Features of nitrifying bacteria (nitrifiers)


All living things need food. For some, the source of energy is sunlight, others use chemical reactions for this purpose, and still others receive nutrition from the first two groups. The first group includes all plants, the second group includes nitrifying bacteria, the third group includes all animals, including you and me.

How do organisms obtain energy from inorganic substances?

All green plants and many bacteria can themselves produce nutrient organic substances from inorganic substances (water, carbon dioxide, etc.). This group of living organisms is called autotrophs (from Latin “self-feeding”), or producers, and is the first link in the food chain.

Organisms that obtain energy from sunlight through the process of photosynthesis are called phototrophs. Nitrifying bacteria belong to the group of microorganisms that use the energy of chemical oxidation reactions as a food source. Such organisms are called chemotrophs.

Nitrifying bacteria (chemotrophs) do not digest organic matter contained in soil or water. On the contrary, they synthesize building material to create a living cell.


Substances obtained by nitrifying bacteria from soil and water are oxidized, and the resulting energy is used to synthesize complex organic molecules from water and carbon dioxide. This is the so-called process of chemosynthesis.

Chemosynthetic organisms, like all autotrophs, do without the supply of necessary nutrients from outside; they produce them independently. However, unlike green plants, nitrifying bacteria do not even need sunlight to feed.

There are organisms that use electricity to produce energy. Recently, a group of Japanese scientists published the results of a study of bacteria living near deep-sea hot springs. When the water flow rubs against the stone protrusions at the bottom, a weak charge of electricity is formed, which the studied bacteria used to obtain food.

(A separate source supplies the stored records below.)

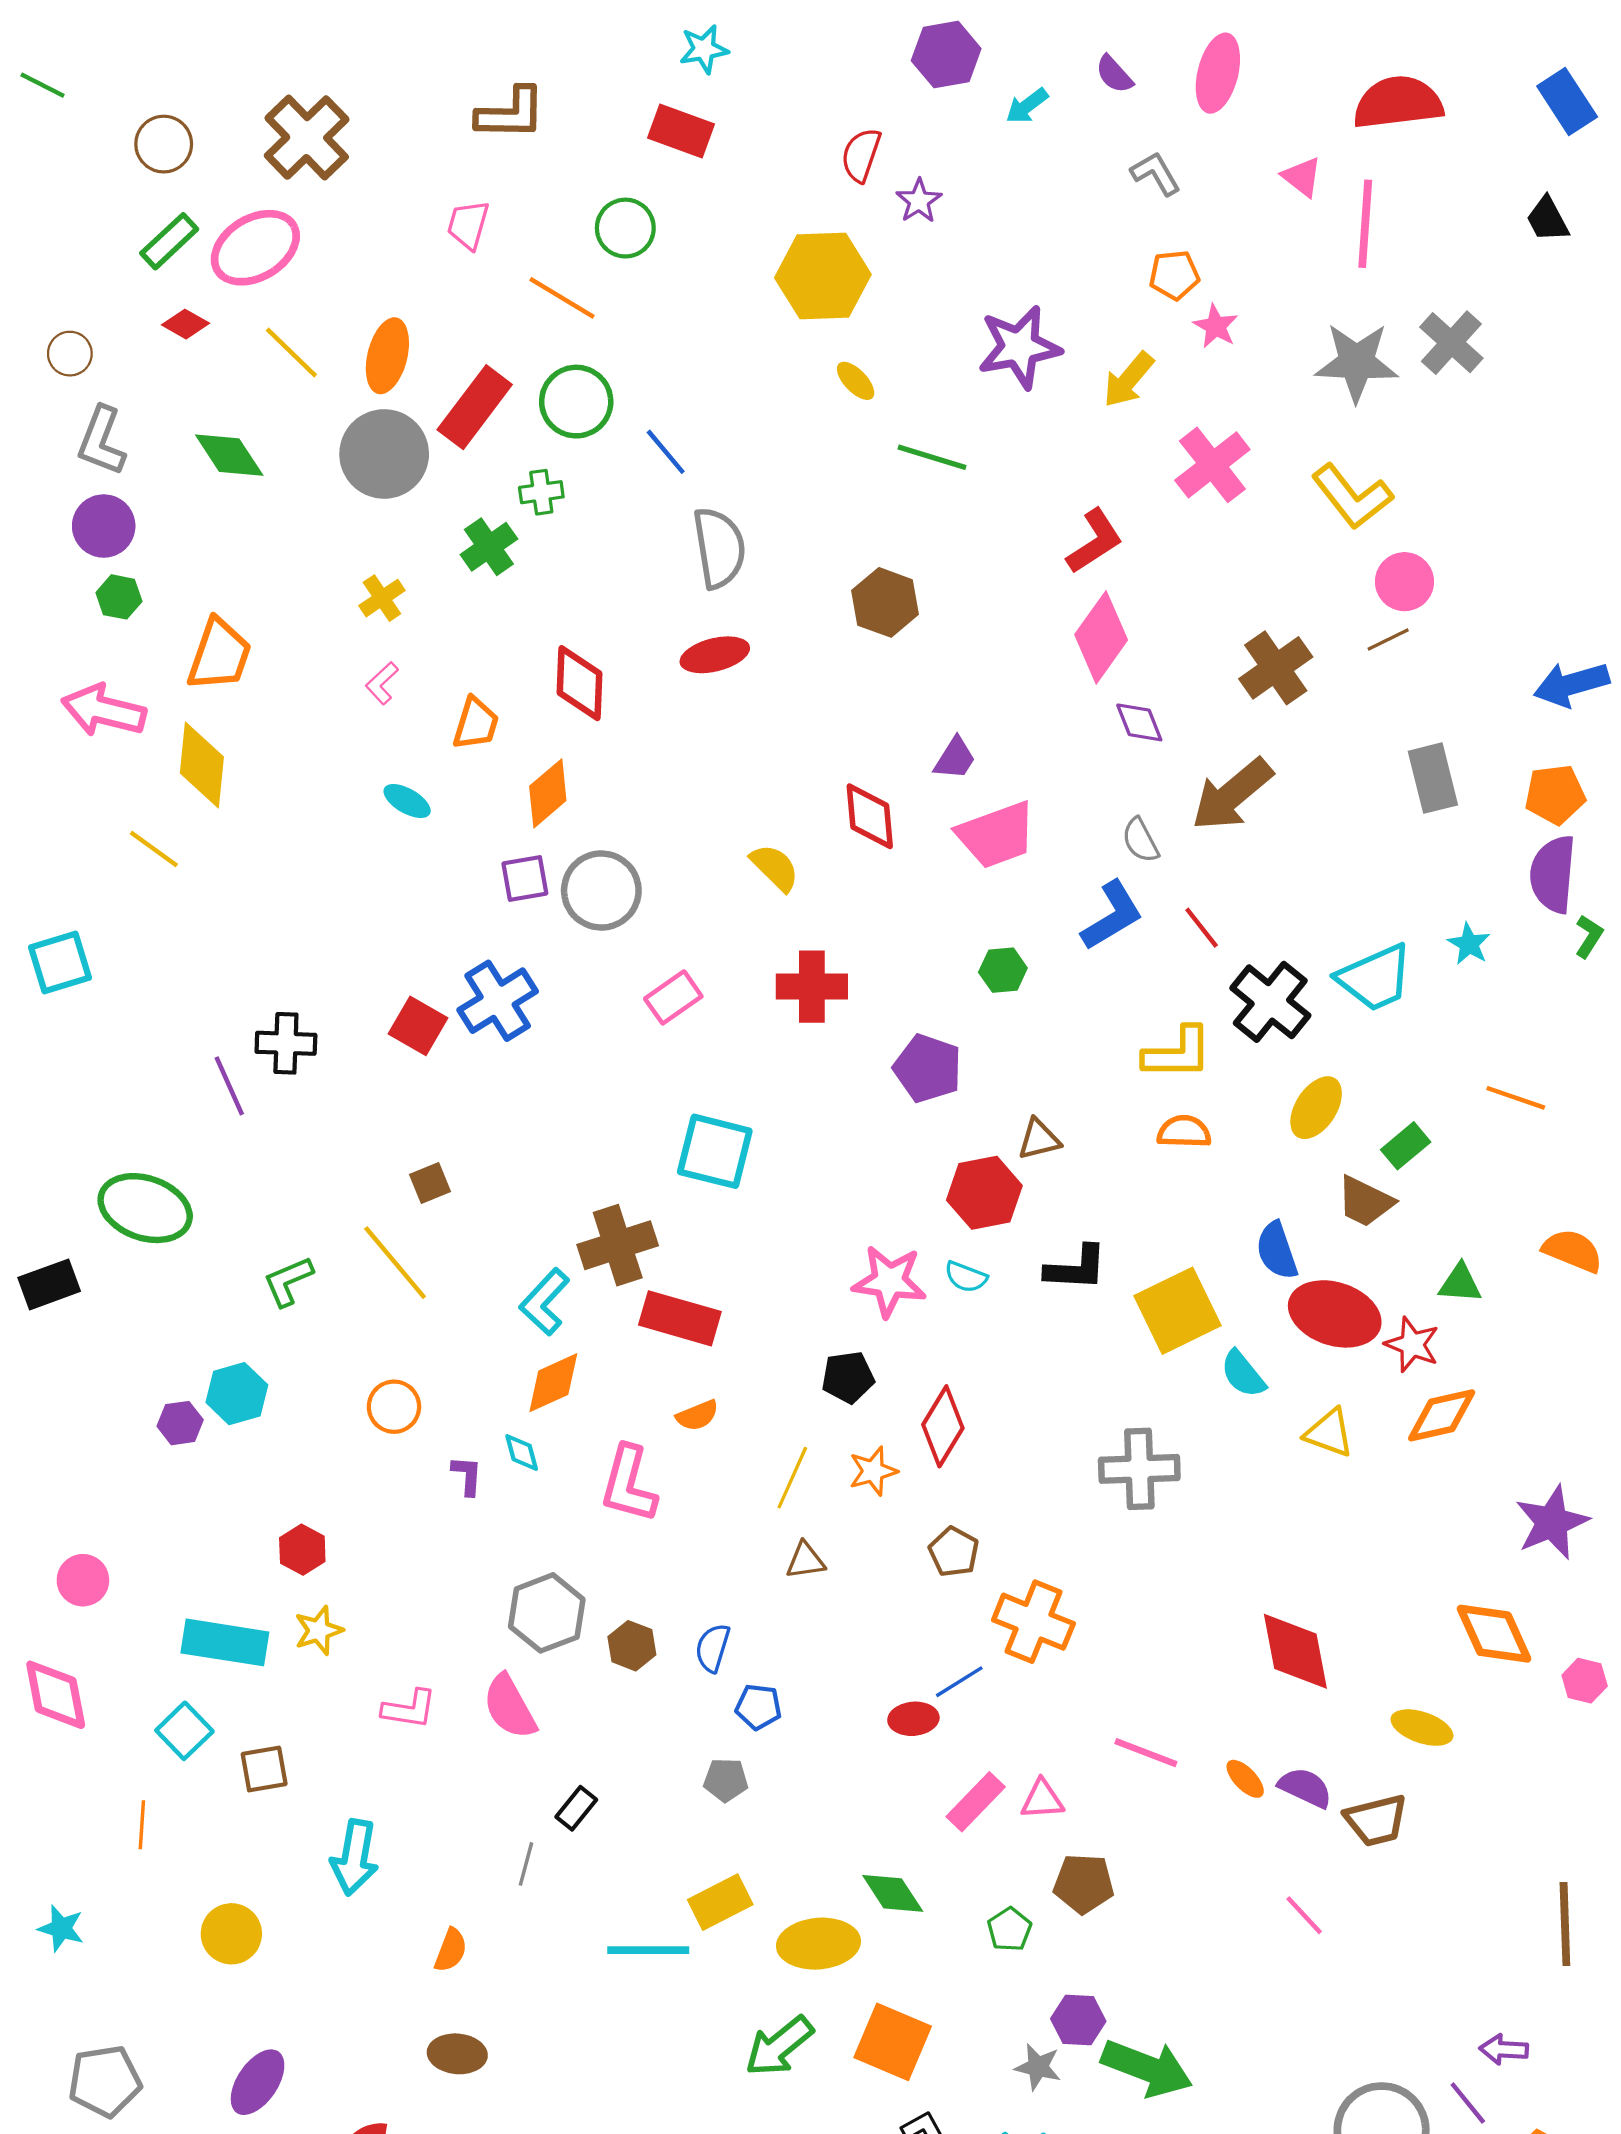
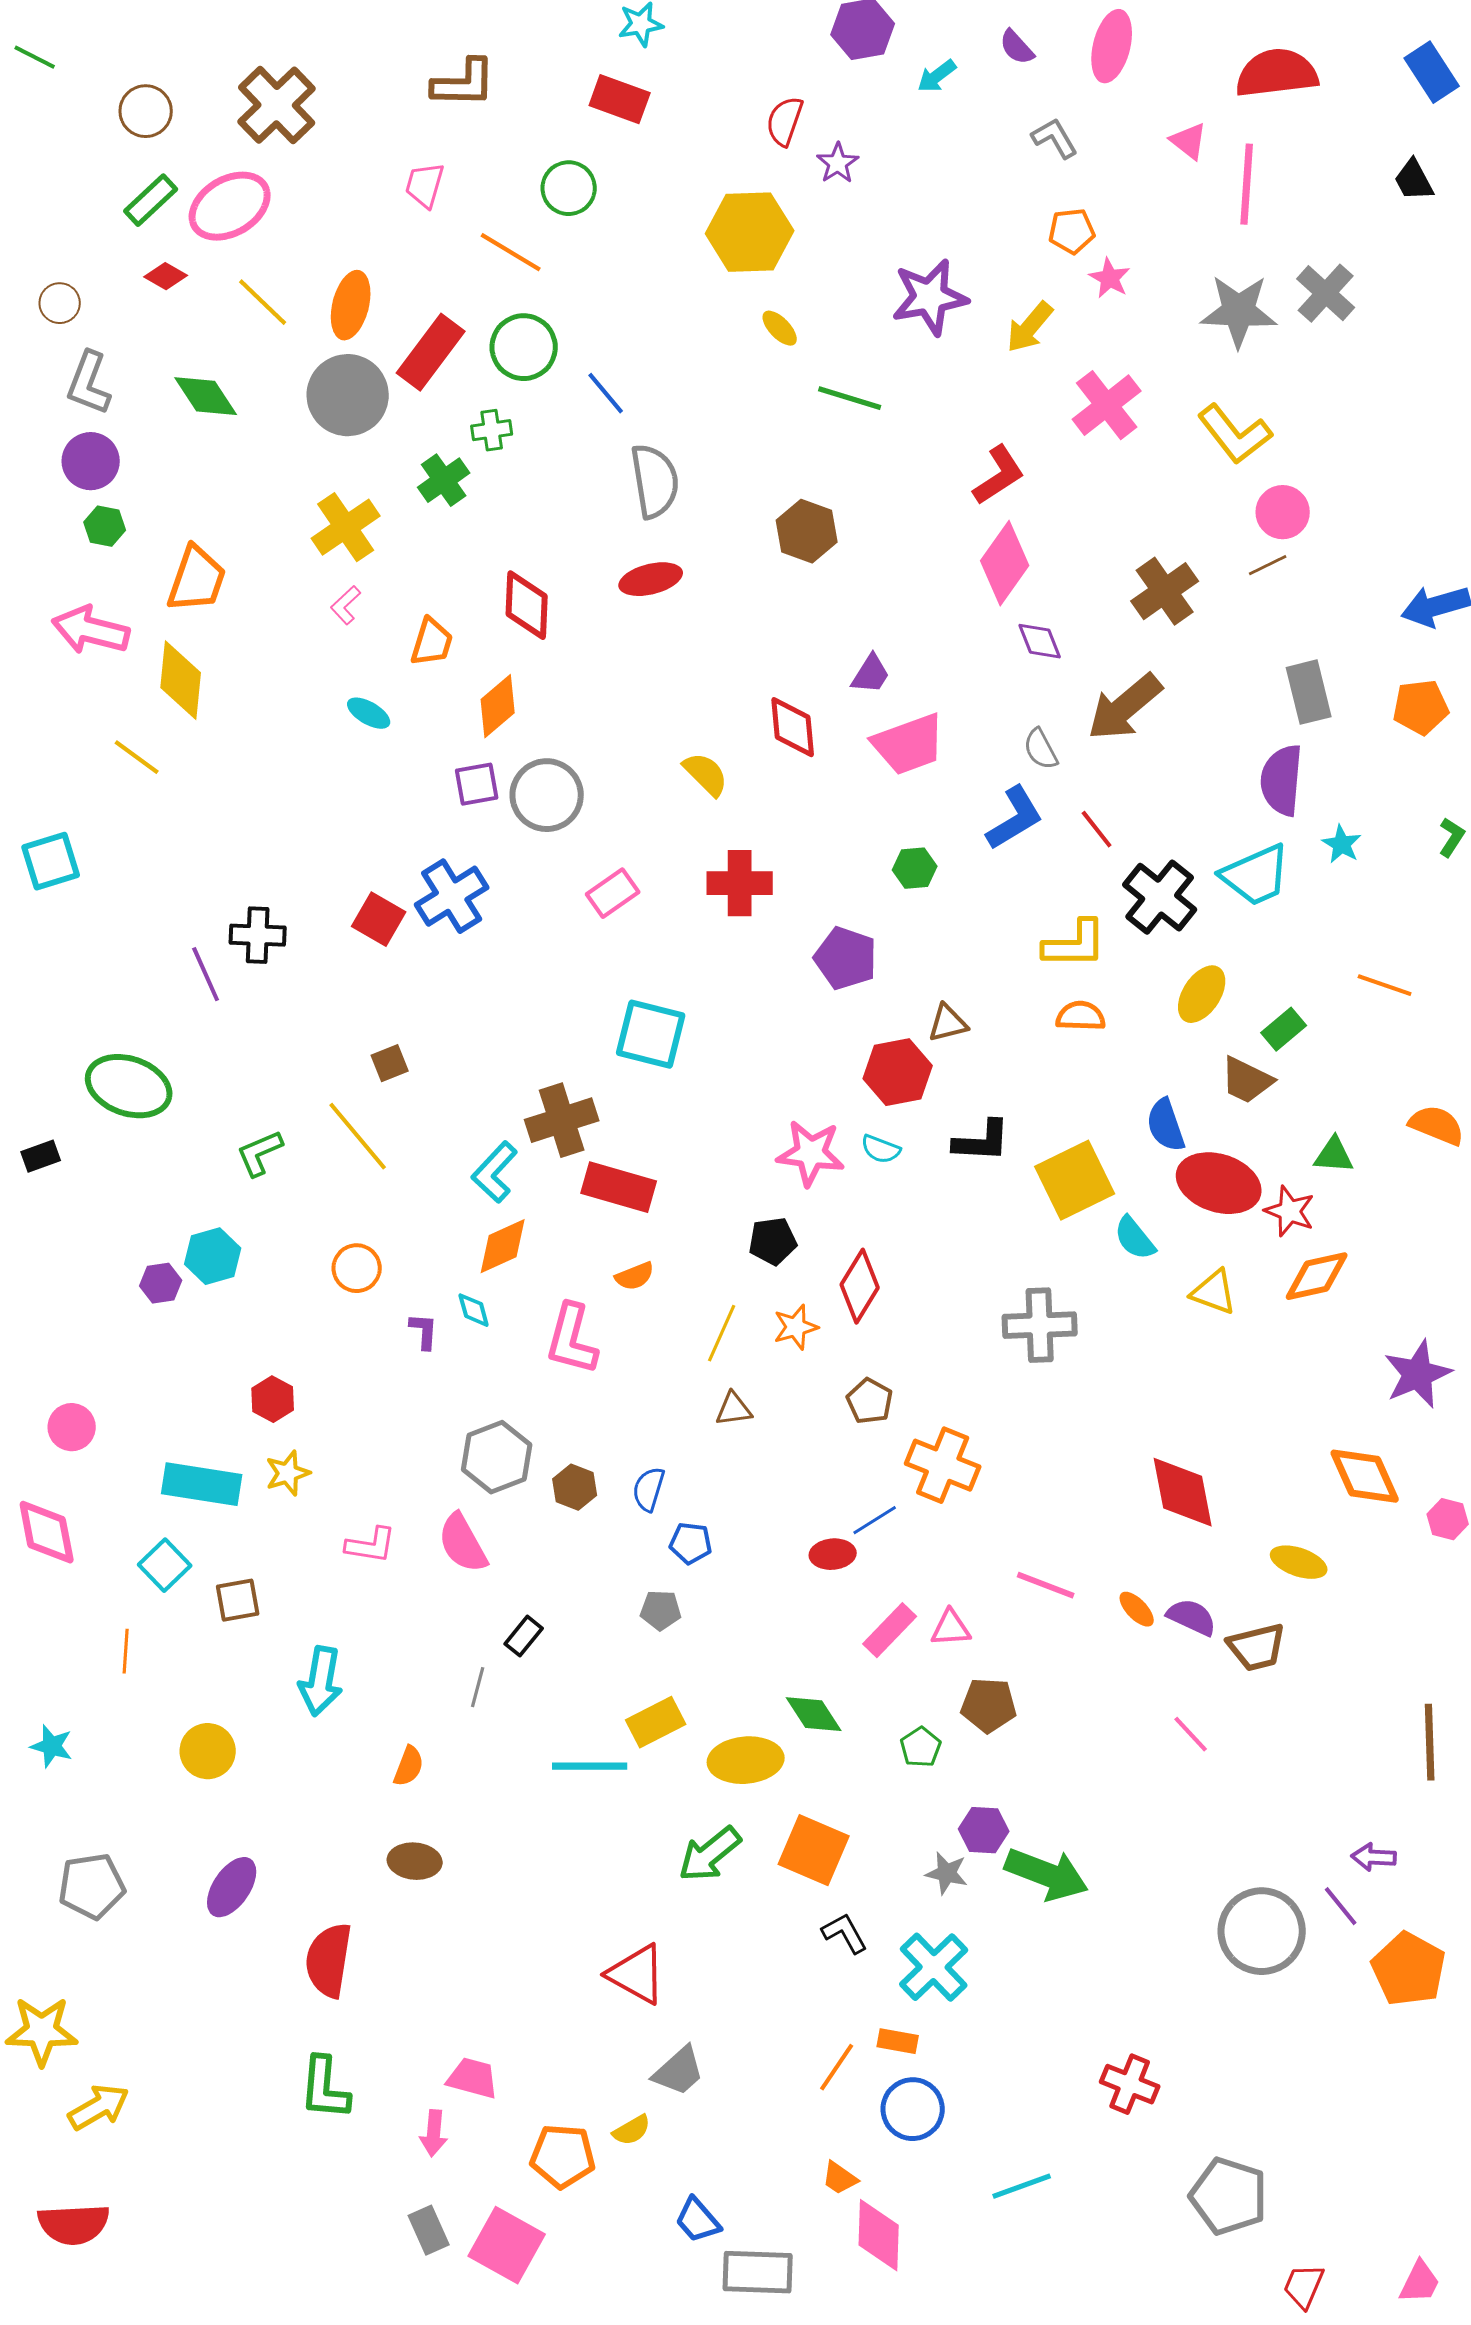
yellow cross: (382, 598) -> (346, 527), size x1.6
purple semicircle: (1553, 874) -> (1282, 780), moved
black rectangle: (49, 1284) -> (41, 1156), size x0.7

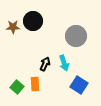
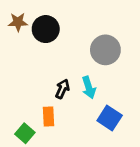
brown star: (13, 27) -> (18, 22), moved
green square: (17, 87) -> (25, 133), moved

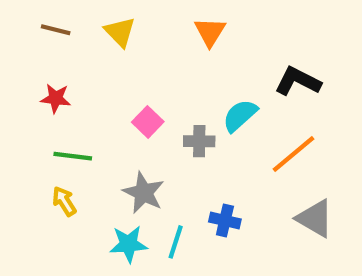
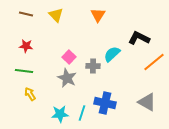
orange line: (294, 154) -> (154, 62), moved
green line: (73, 156) -> (24, 71), moved
gray star: (143, 193) -> (67, 78), moved
blue cross: (225, 221) -> (105, 103), size x1.5

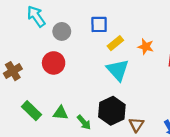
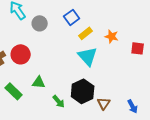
blue square: (99, 24) -> (72, 17), turned -35
red circle: (54, 63) -> (21, 54), moved
green triangle: (61, 113) -> (39, 82), moved

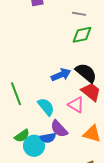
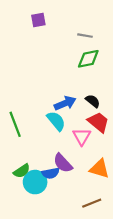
black semicircle: (86, 73) -> (93, 101), size x0.6
pink triangle: (76, 105) -> (82, 137), turned 30
cyan semicircle: (46, 107) -> (56, 121), moved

Autotrophs and heterotrophs

Bacteria, like other living organisms, have two main methods of nutrition. Some bacteria obtain energy by consuming organic molecules. These organisms are heterotrophs, like animals and fungi that feed on other organisms. There are also bacteria that produce their own food. They convert light energy (phototrophs) or inorganic chemical substances (chemotrophs) into useful energy necessary for their existence. These bacteria are autotrophs, like plants and algae.

What do plants need to feed?

Nitrifying bacteria living in the soil use oxidation to decompose ammonia, which is formed from the decay of organic matter, into nitrous acid. Other bacteria oxidize (add oxygen and release energy) nitrous acid to nitric acid. In turn, both of these acids, with the help of minerals from the soil, create salts and phosphates for plant nutrition.

In addition, nitrogen contained in the environment is necessary for nutrition. However, plants are not able to obtain it on their own. Nitrogen-fixing bacteria come to the rescue. They absorb nitrogen in the air and convert it into a form accessible to vegetation - ammonium compounds. Nitrogen-fixing nitrifying bacteria can live freely in the soil (Azotobacter, Clostridium) or be in symbiosis with higher plants (nodules).

Bacteria that feed on inorganic compounds

Some autotrophic bacteria, called chemotrophs, synthesize food from inorganic compounds through chemosynthesis. Carbon dioxide is usually the only source of cellular carbon for chemosynthetic bacteria. These autotrophic microorganisms use hydrogen sulfide, ammonia, or hydrogen gas to reduce carbon to essential carbohydrates. Nitrifying bacteria, which oxidize ammonia to form nitrites and nitrates, are an example of bacteria that use an autotrophic mode of nutrition, or more specifically, chemoautotrophic nutrition.

Next link in the food chain

A large group of living organisms do not know how to independently synthesize the necessary organic compounds from inorganic ones. Such organisms are called heterotrophs, or consumers (from the Latin “to consume”). They receive organic substances from the outside, and then rearrange the molecules for their use, that is, they directly depend on the products of photosynthesis. Consumers include fungi, animals, many bacteria, parasites and carnivorous plants.

For example, when eating food of plant origin, we directly use a product synthesized using the energy of sunlight. With animal food we receive ready-made organic substances that were obtained by animals from plants.

However, heterotrophs cannot completely decompose the resulting organic food. There are always waste products left, which, in turn, are dealt with by a separate group of microorganisms.

Nitrogen cycle in an aquarium

Tekhi

“Yur, somehow it’s so simple for you when you talk about the nitrogen cycle - the fish ate, the organic matter dissolved, the nitrifying bacteria processed it into nitrate, the plants ate the nitrates, we removed the remains with a replacement...

Yu.V.

- Well, you asked me to tell you “on your fingers” how you seem to be a complete beginner, so I told it in a simpler way.